Award of the contract to the supervising architectural firm is expected to happen in July of this year, with construction documentation to be completed by February, 2009. In April of next year the construction bid and award process is expected to take place, with restoration of the building beginning in May, 2009. Exterior restoration is anticipated to take approximately 18 months.

Each month leading up to the 150th anniversary of the Castle, on September 24, this column presents excerpts from documents of the asylum's founder and first director, Joseph Edward Turner.

In 1854, Turner petitioned and reached an agreement with the State Legislature to help fund construction of an inebriate asylum. Turner was to raise $50,000 and the State would match that to cover the $100,000 cost of construction. For the next few years Turner traveled throughout the state collecting contributions and selling $10 subscriptions.

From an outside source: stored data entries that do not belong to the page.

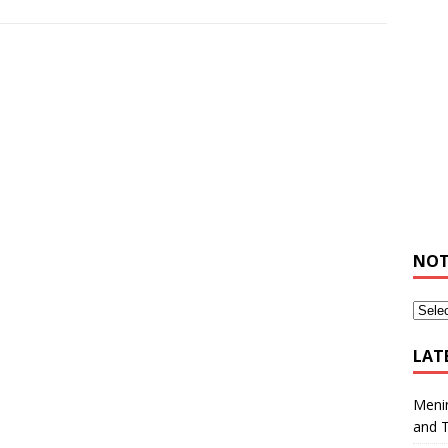
NOT
LAT
Meni
and 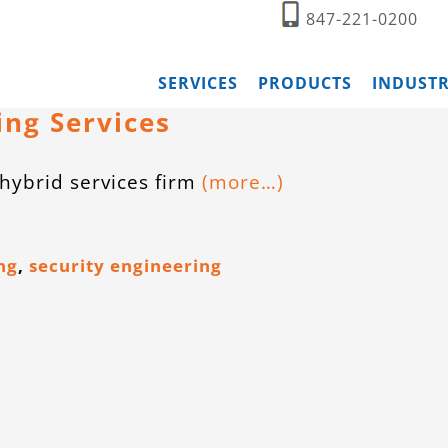
847-221-0200
SERVICES
PRODUCTS
INDUSTR
ing Services
hybrid services firm
(more…)
ng
,
security engineering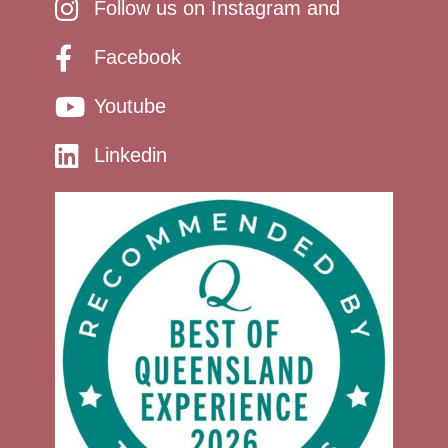
Follow us on Instagram and
Facebook
Youtube
Linkedin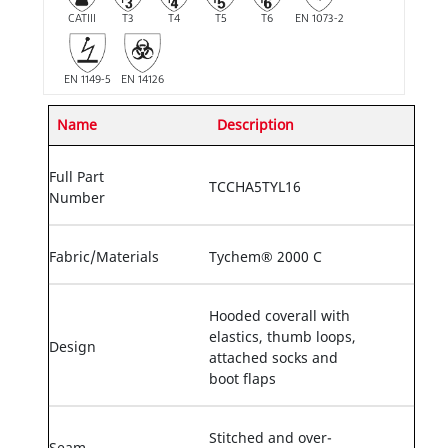
CATIII
T3
T4
T5
T6
EN 1073-2
EN 1149-5
EN 14126
Name
Description
Full Part
TCCHA5TYL16
Number
Fabric/Materials
Tychem® 2000 C
Hooded coverall with
elastics, thumb loops,
Design
attached socks and
boot flaps
Stitched and over-
Seam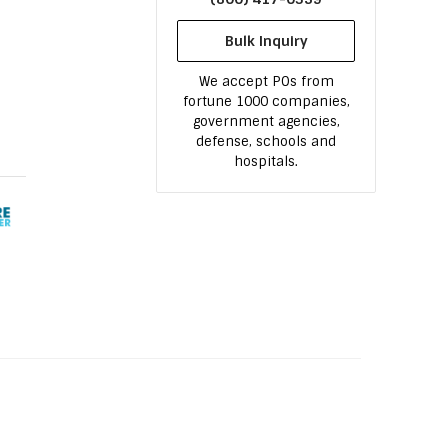
Bulk Inquiry
We accept POs from
fortune 1000 companies,
government agencies,
defense, schools and
hospitals.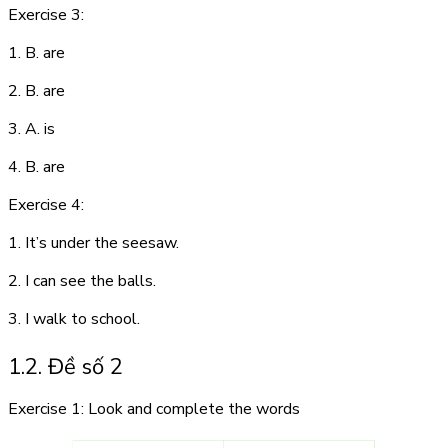
Exercise 3:
1. B. are
2. B. are
3. A. is
4. B. are
Exercise 4:
1. It’s under the seesaw.
2. I can see the balls.
3. I walk to school.
1.2. Đề số 2
Exercise 1: Look and complete the words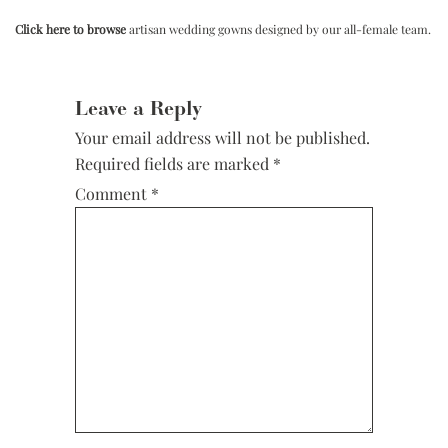
Click here to browse
artisan wedding gowns designed by our all-female team.
Reader
Interactions
Leave a Reply
Your email address will not be published.
Required fields are marked
*
Comment
*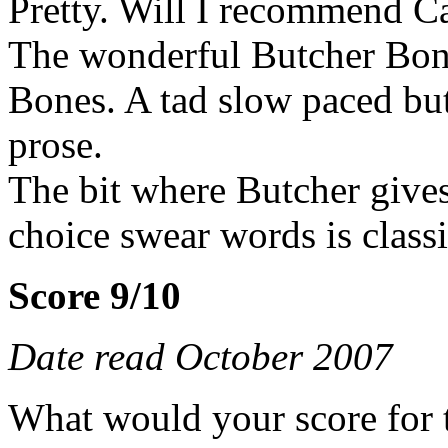
Pretty. Will I recommend Ca
The wonderful Butcher Bon
Bones. A tad slow paced but
prose.
The bit where Butcher gives
choice swear words is classi
Score 9/10
Date read October 2007
What would your score for 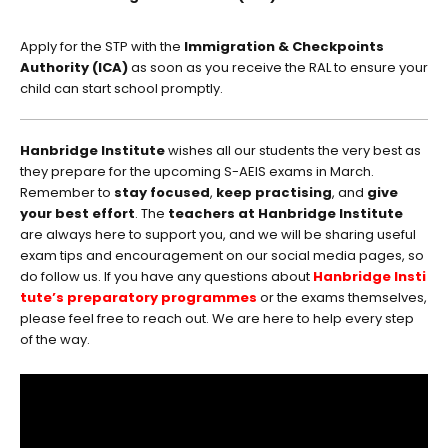
Apply for the STP with the
Immigration & Checkpoints
Authority (ICA)
as soon as you receive the RAL to ensure your
child can start school promptly.
Hanbridge Institute
wishes all our students the very best as
they prepare for the upcoming S-AEIS exams in March.
Remember to
stay focused
,
keep practising
, and
give
your best effort
. The
teachers at Hanbridge Institute
are always here to support you, and we will be sharing useful
exam tips and encouragement on our social media pages, so
do follow us. If you have any questions about
Hanbridge Insti
tute’s preparatory programmes
or the exams themselves,
please feel free to reach out. We are here to help every step
of the way.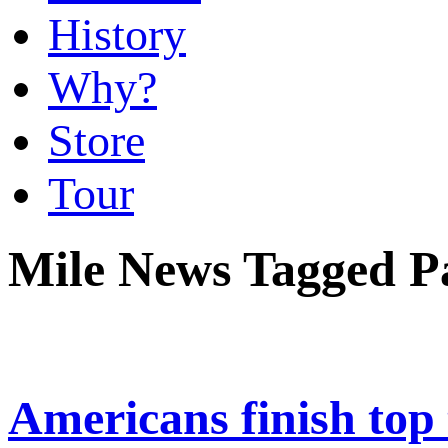
History
Why?
Store
Tour
Mile News Tagged 
Americans finish top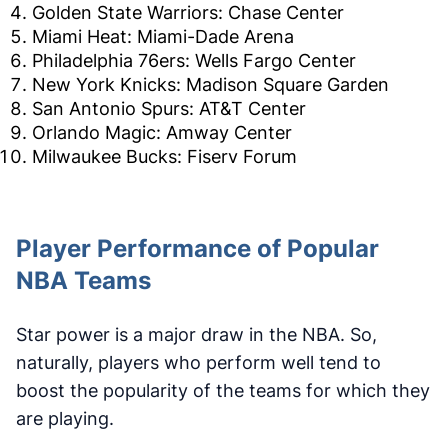
Golden State Warriors: Chase Center
Miami Heat: Miami-Dade Arena
Philadelphia 76ers: Wells Fargo Center
New York Knicks: Madison Square Garden
San Antonio Spurs: AT&T Center
Orlando Magic: Amway Center
Milwaukee Bucks: Fiserv Forum
Player Performance of Popular
NBA Teams
Star power is a major draw in the NBA. So,
naturally, players who perform well tend to
boost the popularity of the teams for which they
are playing.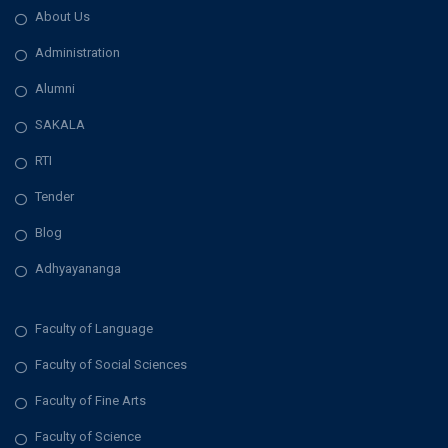
About Us
Administration
Alumni
SAKALA
RTI
Tender
Blog
Adhyayananga
Faculty of Language
Faculty of Social Sciences
Faculty of Fine Arts
Faculty of Science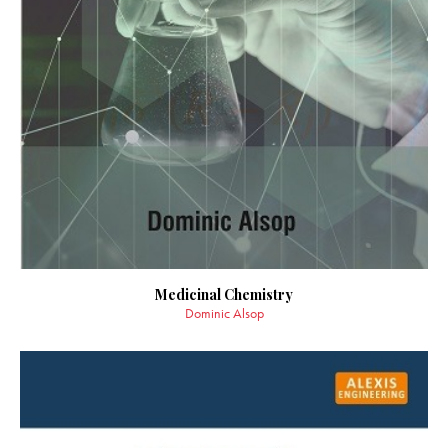
Medicinal Chemistry
Dominic Alsop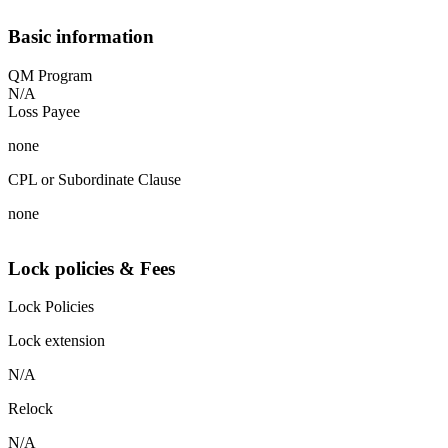
Basic information
QM Program
N/A
Loss Payee
none
CPL or Subordinate Clause
none
Lock policies & Fees
Lock Policies
Lock extension
N/A
Relock
N/A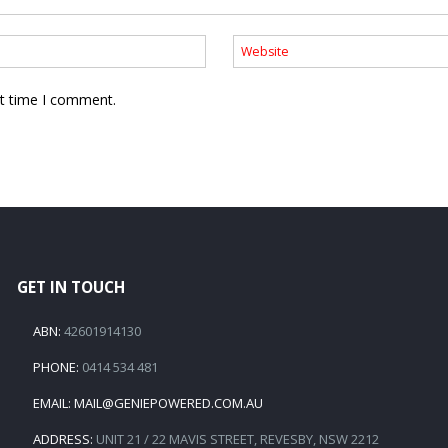
xt time I comment.
GET IN TOUCH
ABN:
42601914130
PHONE:
0414 534 481
EMAIL:
MAIL@GENIEPOWERED.COM.AU
ADDRESS:
UNIT 21 / 22 MAVIS STREET, REVESBY, NSW 2212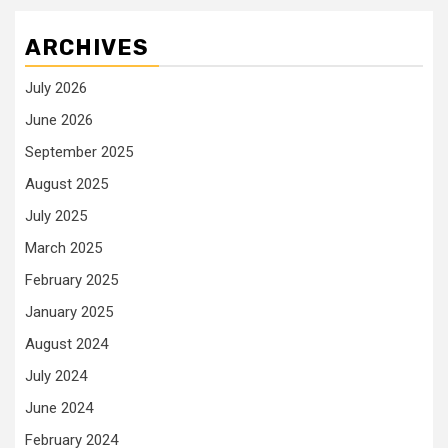
ARCHIVES
July 2026
June 2026
September 2025
August 2025
July 2025
March 2025
February 2025
January 2025
August 2024
July 2024
June 2024
February 2024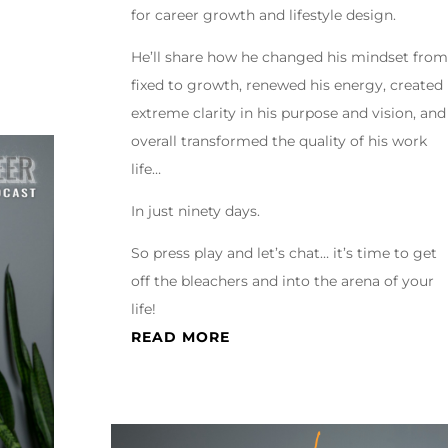
for career growth and lifestyle design.
He’ll share how he changed his mindset from
fixed to growth, renewed his energy, created
extreme clarity in his purpose and vision, and
overall transformed the quality of his work
life…
In just ninety days.
So press play and let’s chat… it’s time to get
off the bleachers and into the arena of your
life!
READ MORE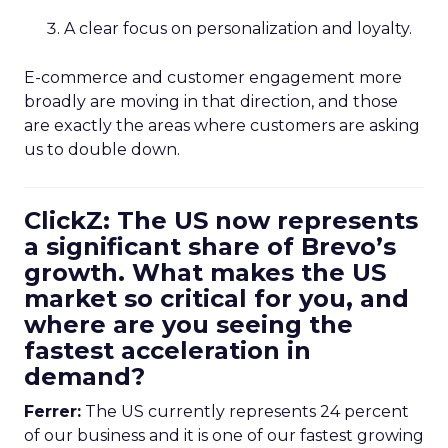
A clear focus on personalization and loyalty.
E-commerce and customer engagement more
broadly are moving in that direction, and those
are exactly the areas where customers are asking
us to double down.
ClickZ: The US now represents
a significant share of Brevo’s
growth. What makes the US
market so critical for you, and
where are you seeing the
fastest acceleration in
demand?
Ferrer:
The US currently represents 24 percent
of our business and it is one of our fastest growing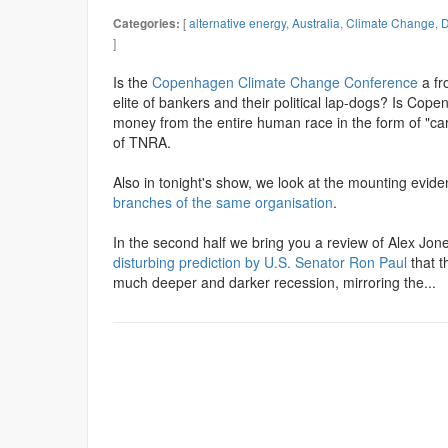
[
alternative energy
,
Australia
,
Climate Change
,
D
Categories:
]
Is the
Copenhagen Climate Change Conference
a fr
elite of bankers and their political lap-dogs? Is Co
money from the entire human race in the form of "ca
of TNRA.
Also in tonight's show, we look at the mounting evid
branches of the same organisation
.
In the second half we bring you a review of Alex Jones
disturbing prediction by U.S. Senator Ron Paul
that t
much deeper and darker recession, mirroring the...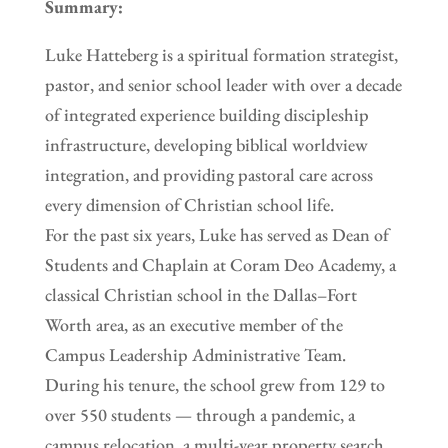
Summary:
Luke Hatteberg is a spiritual formation strategist,
pastor, and senior school leader with over a decade
of integrated experience building discipleship
infrastructure, developing biblical worldview
integration, and providing pastoral care across
every dimension of Christian school life.
For the past six years, Luke has served as Dean of
Students and Chaplain at Coram Deo Academy, a
classical Christian school in the Dallas–Fort
Worth area, as an executive member of the
Campus Leadership Administrative Team.
During his tenure, the school grew from 129 to
over 550 students — through a pandemic, a
campus relocation, a multi-year property search,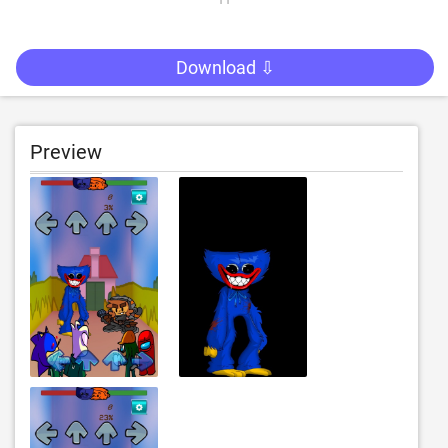
Download ⇩
Preview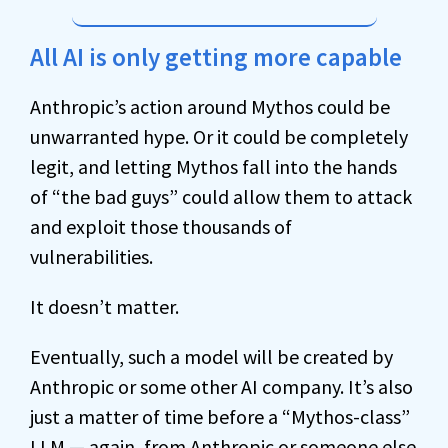
All AI is only getting more capable
Anthropic’s action around Mythos could be
unwarranted hype. Or it could be completely
legit, and letting Mythos fall into the hands
of “the bad guys” could allow them to attack
and exploit those thousands of
vulnerabilities.
It doesn’t matter.
Eventually, such a model will be created by
Anthropic or some other AI company. It’s also
just a matter of time before a “Mythos-class”
LLM — again, from Anthropic or someone else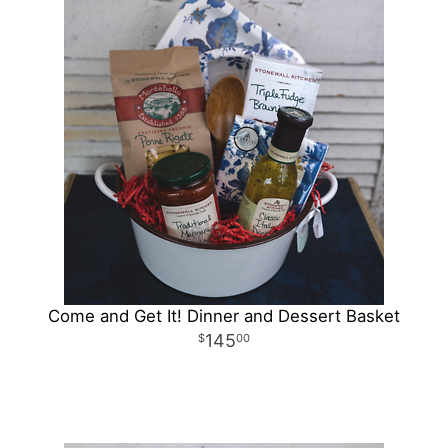
Come and Get It! Dinner and Dessert Basket
145
00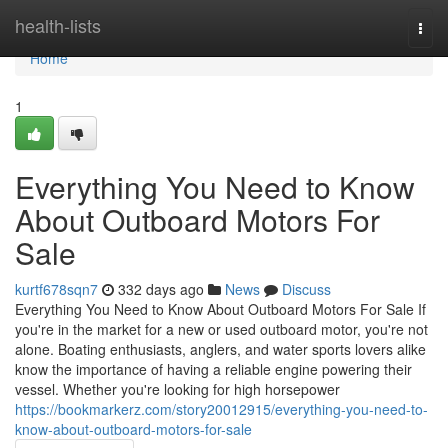
Home
health-lists
Togg
navi
Home
1
Everything You Need to Know
About Outboard Motors For
Sale
kurtf678sqn7
332 days ago
News
Discuss
Everything You Need to Know About Outboard Motors For Sale If
you're in the market for a new or used outboard motor, you're not
alone. Boating enthusiasts, anglers, and water sports lovers alike
know the importance of having a reliable engine powering their
vessel. Whether you're looking for high horsepower
https://bookmarkerz.com/story20012915/everything-you-need-to-
know-about-outboard-motors-for-sale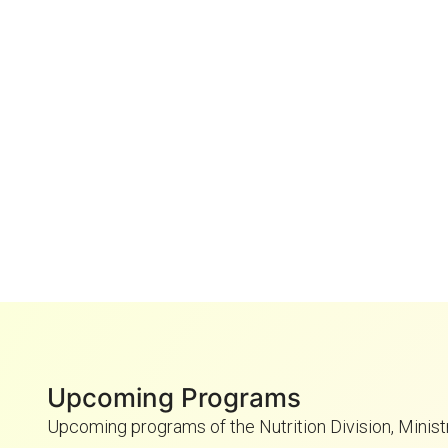
Upcoming Programs
Upcoming programs of the Nutrition Division, Minist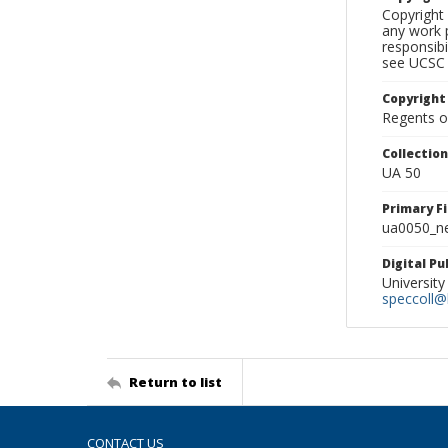
Copyright 
any work p
responsibi
see UCSC 
Copyright
Regents of
Collectio
UA 50
Primary F
ua0050_ne
Digital P
University
speccoll@l
Return to list
CONTACT US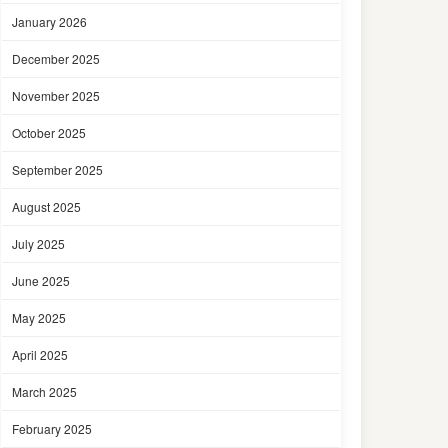
January 2026
December 2025
November 2025
October 2025
September 2025
August 2025
July 2025
June 2025
May 2025
April 2025
March 2025
February 2025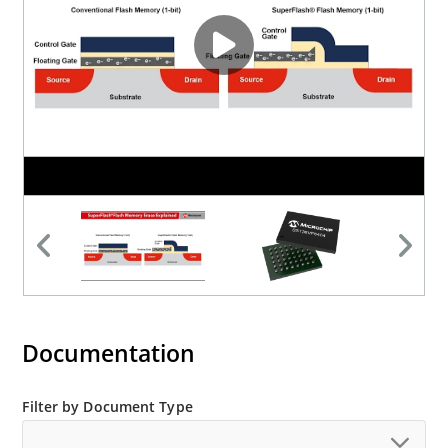
Documentation
Filter by Document Type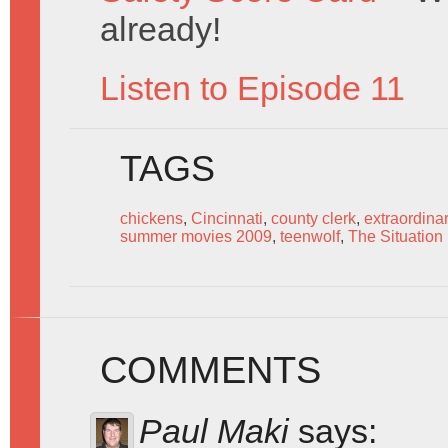
already!
Listen to Episode 11
TAGS
chickens
,
Cincinnati
,
county clerk
,
extraordina
summer movies 2009
,
teenwolf
,
The Situatio
COMMENTS
Paul Maki
says: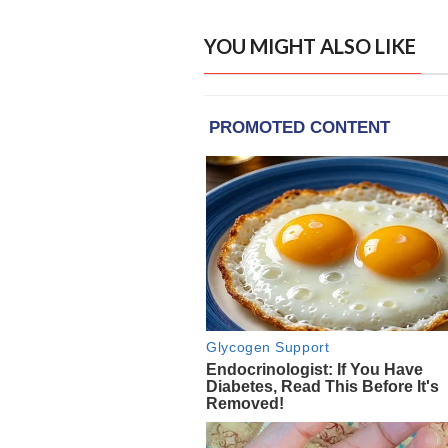
YOU MIGHT ALSO LIKE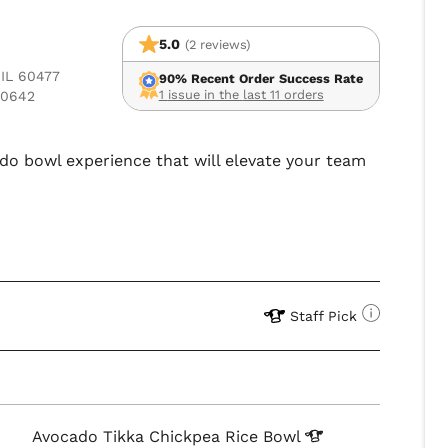
5.0
(2 reviews)
 IL 60477
90% Recent Order Success Rate
1 issue in the last 11 orders
60642
ado bowl experience that will elevate your team
Staff Pick
Avocado Tikka Chickpea Rice
Bowl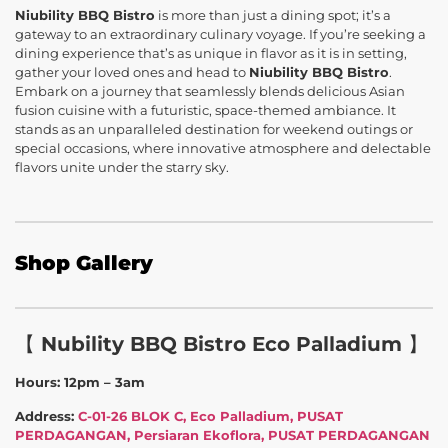
Niubility BBQ Bistro
is more than just a dining spot; it’s a
gateway to an extraordinary culinary voyage. If you’re seeking a
dining experience that’s as unique in flavor as it is in setting,
gather your loved ones and head to
Niubility BBQ Bistro
.
Embark on a journey that seamlessly blends delicious Asian
fusion cuisine with a futuristic, space-themed ambiance. It
stands as an unparalleled destination for weekend outings or
special occasions, where innovative atmosphere and delectable
flavors unite under the starry sky.
Shop Gallery
【
Nubility BBQ Bistro Eco Palladium
】
Hours: 12pm – 3am
Address:
C-01-26 BLOK C, Eco Palladium, PUSAT
PERDAGANGAN, Persiaran Ekoflora, PUSAT PERDAGANGAN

After considering sites around the state, in May, 1858, the citizens of Binghamton donated 252 acres of land for the asylum. The following month Turner traveled from his home in New York City, to Binghamton. On June 3 he met with Binghamton's Asylum Locating Committee at the Exchange Hotel. During that meeting it was decided that after collecting another $10,000 they would be ready to start construction - with or without the State's matching funds.

In less than two weeks, Turner called in subscription commitments and met his goal, and although it would be several years before State funds were made available, on June 17, on a hillside east of Binghamton at the former Lyon's farm, ground was broken for the New York State Inebriate Asylum. Three months later the basement would be complete and on September 24, 1858, a grand ceremony would be held to commemorate the placing of the cornerstone.